Guido Guidi‘s Thoughtful Archive of the Italian Landscape
At ICCD, Rome, Italy, the photographer‘s photographs focus on the marginal, the fragmented and the minimal
At ICCD, Rome, Italy, the photographer‘s photographs focus on the marginal, the fragmented and the minimal
The postcard-like surroundings of Guido Guidi’s first solo show in Rome – at the Central Institute for Cataloguing and Documentation (ICCD), part of a 17th-century complex in the medieval Trastevere quarter – provided a stark contrast to his celebrated landscape photographs.
Trained as a painter and a draftsman, Guidi took up photography in the 1960s, concentrating on snapshots. ‘Guido Guidi: Cinque Paesaggi (Five Landscapes) 1983–1993’ focuses on a turning point in his career, when he switched to using a large-format camera. According to curator Antonello Frongia, his approach reflected a major shift in Italian photography: many of Guidi’s contemporaries – such as Luigi Ghirri, Mario Cresci, Gabriele Basilico, Olivo Barbieri – were inspired by the work of Walker Evans and American photography from the 1960s and ’70s.

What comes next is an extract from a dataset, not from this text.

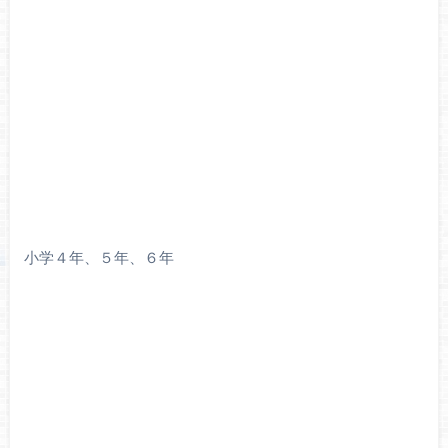
小学４年、５年、６年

Guidi’s thoughtful, descriptive approach – applied to vernacular architecture, industrial sites and new forms of urbanization – generates a rich visual archive of Italy’s natural and artificial landscapes of the past half century. This show included 138 works, most of which have never been exhibited before, produced over a decade in five different locations. Moving through the five galleries, viewers followed the photographer’s meanderings, from the surroundings of his hometown, Cesena, passing through the Via Romea, an ancient consular road, to the Veneto region. Here, where Guidi studied architecture and has been teaching photography since 2001, the focus is on the industrial park in Porto Marghera (outside Venice), the suburban sprawl of the Po Valley and Mount Grappa, the backdrop to some of the bloodiest battles in World War I.
Guidi’s photographs focus on the marginal, the fragmented and the minimal elements of landscape. His unsentimental method recalls that of a topographer, who surveys the land without considering aesthetic hierarchies or indulging in the grandeur of nature. There’s no artistic embellishment in the representation of what’s in front of the camera; in Guidi’s pictures, the frequent vignetting (darkened rounded corners) hints at both mechanical reproduction and anti-naturalistic representation, focusing attention on the centre of the image, as for instance in Campo Solagna, Monte Grappa (1988) and Viale Italia 334, Tagliata, Cervia (1984).
Yet Guidi himself – whose style has been widely imitated – is always present in his photographs. As he strives to distance himself from the landscape, he also wants to become a part of it. For example, in Vicino a Cittadella (Near Cittadella, 1984) four children play in a tiny street by a brick farmhouse that abuts a church. In the lower part of the image, the shadow of the photographer, à la Lee Friedlander, makes his presence clear.
Guidi is interested in mapping the subtle changes of familiar places, while encompassing the traces of humanity – be it an isolated house in the plains or the grass-covered hollows from World War I bombings, as in the triptych of Malga Paradiso, Monte Grappa (1987), or in the pale reflections of manmade infrastructures that dapple the polluted industrial coastline of Porto Marghera.
Thus, the photographs – most of which are colour – reveal the cultural and historical layers of places. Vicino a Treviso (Near Treviso, 1985–6) reveals the rustic forms of declining religious devotion: a dirt patch becomes the background for a moss-covered sculpture of a kneeling child in prayer beside a paved road. The series dedicated to Porto Marghera, with its rusty silos (‘Via delle Industrie, Porto Marghera’, 1989) and debris piles by a crumbling road (‘Via Galileo Ferraris, Porto Marghera’, 1989), touch on the site’s ‘glorious’ past as a powerful industrial centre.
Guidi’s questioning of conventional ways of looking at a landscape is a thread throughout the exhibition. The show is an important step in the ICCD’s broader commitment to fostering discourse around the viability of contemporary landscape photography: all of the photographs are now part of the institution’s archive. Looking at these pictures in 2013, one might feel a sense of melancholia for a lost or rapidly changing landscape. Since his reputation has grown, Guidi has been embraced by many, although some still find his style alienating. In the guestbook in Rome, beside much praise, one visitor wrote: ‘Non ci ho proprio capito un bel nulla!’ (I didn’t understand anything at all!).